If we ever did. My knowledge of history makes me question if any but a predominantly Christian society has ever had anything like a real value for human life. We take it for granted here, we don’t realize how quickly it’s slipping away.

Or if we do, we don’t know how to stop it.

It’s hard, it should be intrinsic, not something we have to learn.

I’m still working on it myself, but I do believe that Beauty and Goodness are the best places to start.

As Paul wrote “whatever things are true, whatever things are noble, whatever things are just, whatever things are pure, whatever things are lovely, whatever things are of good report, if there is any virtue and if there is anything praiseworthy—meditate on these things. (Philippians 4:8)

We really don’t do that anymore, do we. And so we’ve lost our value for all the things that are valuable.

But, be enoucred, friends. Even if our culture is dying, Jesus is not going to die He’s beent ere done that. God is not goidn anywehre.

All Nations fall, and all peoples corrupt, but God is incorruptible. He will stay the same.

“Jesus Christ is the same yesterday, today, and forever. (Hebrews 13:8)

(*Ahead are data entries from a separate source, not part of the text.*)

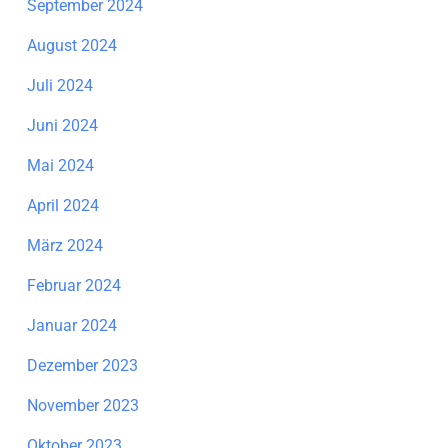
September 2024
August 2024
Juli 2024
Juni 2024
Mai 2024
April 2024
März 2024
Februar 2024
Januar 2024
Dezember 2023
November 2023
Oktober 2023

In a world where nothign huamn is cerating excpet sin, peopel turn to God as a certianty.

We must hang onto that if we’re gong to not lose heart, it’s so easy to do that.

David wrote;

I would have lost heart, unless I had believed
That I would see the goodness of the Lord
In the land of the living.

 Wait on the Lord;
Be of good courage,
And He shall strengthen your heart;
Wait, I say, on the Lord!
” (Psalms 27: 13-14)

Notice, he says the “goodness of the lord” not man.

I’ve been thinking of that, because this year, I really want to see the goodness of the Lord…but I think, I keep looking for the goodness of man. And that’s hit and miss.